Supervised prediction of drug-induced nephrotoxicity based on interleukin-6 and -8 expression levels — ASN Events

Supervised prediction of drug-induced nephrotoxicity based on interleukin-6 and -8 expression levels (#64)

Ran Su 1 , Yao Li 2 , Daniele Zink 2 , Lit-Hsin Loo 1
  1. Bioinformatics Institute, Agency for Science, Technology and Research (A*STAR), Singapore
  2. Institute of Bioengineering and Nanotechnology, Agency for Science, Technology and Research (A*STAR), Singapore

Drug-induced nephrotoxicity causes acute kidney injury and chronic kidney diseases, and is a major reason for late-stage failures in the clinical trials of new drugs.
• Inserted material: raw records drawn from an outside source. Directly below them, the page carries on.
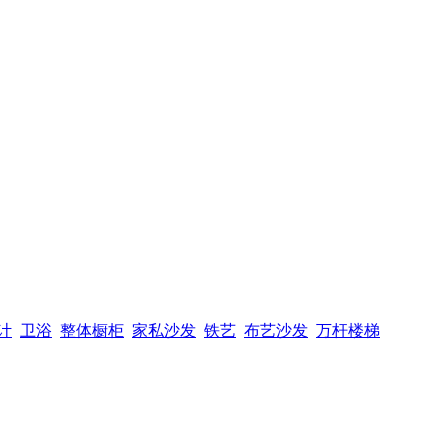
计
卫浴
整体橱柜
家私沙发
铁艺
布艺沙发
万杆楼梯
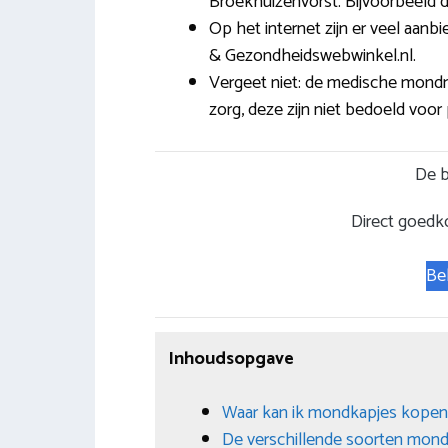
Broekhuizenvorst. Bijvoorbeeld
Op het internet zijn er veel aanb
& Gezondheidswebwinkel.nl.
Vergeet niet: de medische mondm
zorg, deze zijn niet bedoeld voor 
De b
Direct goedk
Be
Inhoudsopgave
Waar kan ik mondkapjes kopen
De verschillende soorten mon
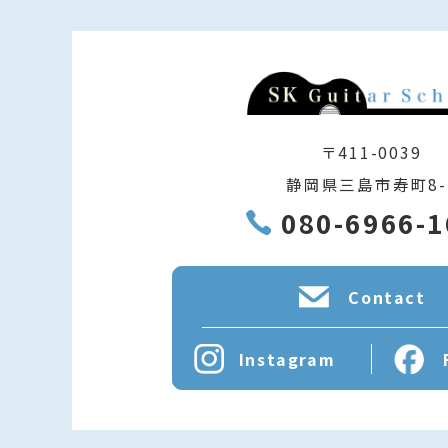
〒411-0039
静岡県三島市寿町8-
080-6966-
Contact
Instagram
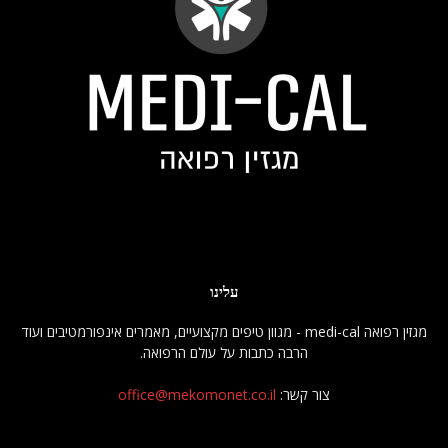
עלינו
מגזין רפואה medi-cal - מגוון טיפים מקצועיים, מאמרים אינפורמטיבים ועוד
הרבה כתבות על עולם הרפואה.
צור קשר:
office@mekomonet.co.il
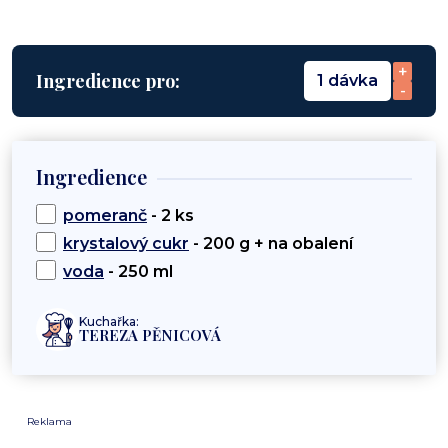
+
Ingredience pro:
1 dávka
-
Ingredience
pomeranč
- 2 ks
krystalový cukr
- 200 g + na obalení
voda
- 250 ml
Kuchařka:
TEREZA PĚNICOVÁ
Reklama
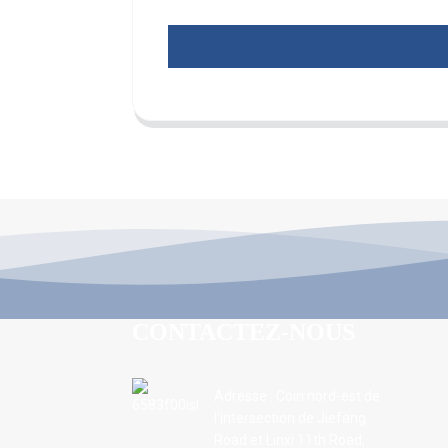
CONTACTEZ-NOUS
Adresse : Coin nord-est de
l'intersection de Jiefang
Road et Linxi 11th Road,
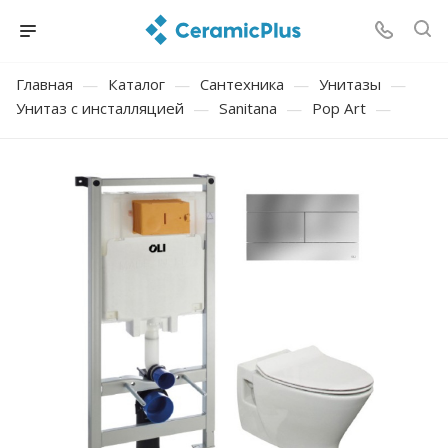
Главная
—
Каталог
—
Сантехника
—
Унитазы
—
Унитаз с инсталляцией
—
Sanitana
—
Pop Art
—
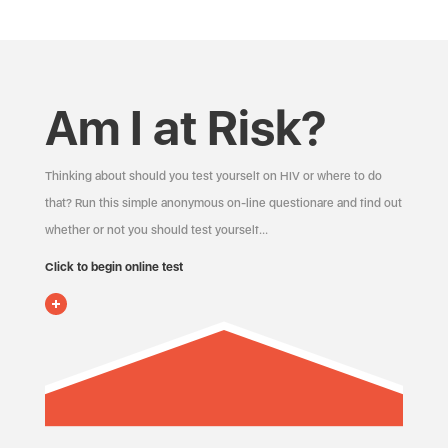
Am I at Risk?
Thinking about should you test yourself on HIV or where to do
that? Run this simple anonymous on-line questionare and find out
whether or not you should test yourself…
Click to begin online test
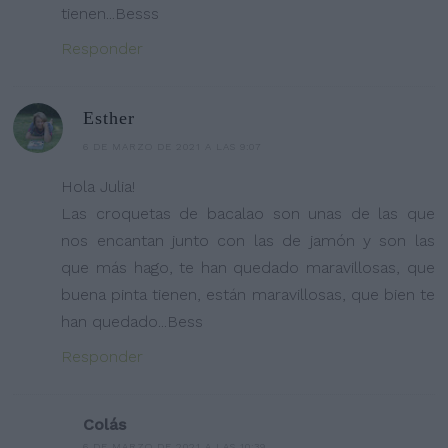
tienen...Besss
Responder
Esther
6 DE MARZO DE 2021 A LAS 9:07
Hola Julia!
Las croquetas de bacalao son unas de las que
nos encantan junto con las de jamón y son las
que más hago, te han quedado maravillosas, que
buena pinta tienen, están maravillosas, que bien te
han quedado...Bess
Responder
Colás
6 DE MARZO DE 2021 A LAS 10:39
Therefore, early, pre-clinical prediction of nephrotoxicity could help to prioritize drug candidates for further evaluations, and increase the success rates of clinical trials. Recently, an in vitro model for predicting renal-proximal-tubular-cell (PTC) toxicity based on the expression levels of two inflammatory markers, interleukin (IL)-6 and -8, has been described. However, this and other existing models mostly use linear and manually determined thresholds to predict nephrotoxicity.  Here, we report a systematic comparison of the performances of three supervised classifiers, namely support vector machine (SVM), k-nearest-neighbor and naive Bayes classifiers, in predicting PTC toxicity based on IL-6 and -8 expression levels. Using a dataset of human primary PTCs treated with 41 well-characterized compounds that are toxic or not toxic to PTC, we found that SVM classifiers based on radial-basis-function kernels have the highest cross-validated classification performance (mean accuracy=83.05%, sensitivity=83.29%, and specificity=82.78%). Furthermore, we also found that IL-8 is more predictive than IL-6, but a combination of both markers gives higher classification accuracies. Finally, we also show that our SVM classifiers trained automatically on the whole dataset have higher mean accuracy than a previous threshold-based classifier constructed for the same dataset (92.52% vs. 81.80%).  Our results suggest that a SVM classifier based on these two markers can be used to automatically predict drug-induced PTC toxicity.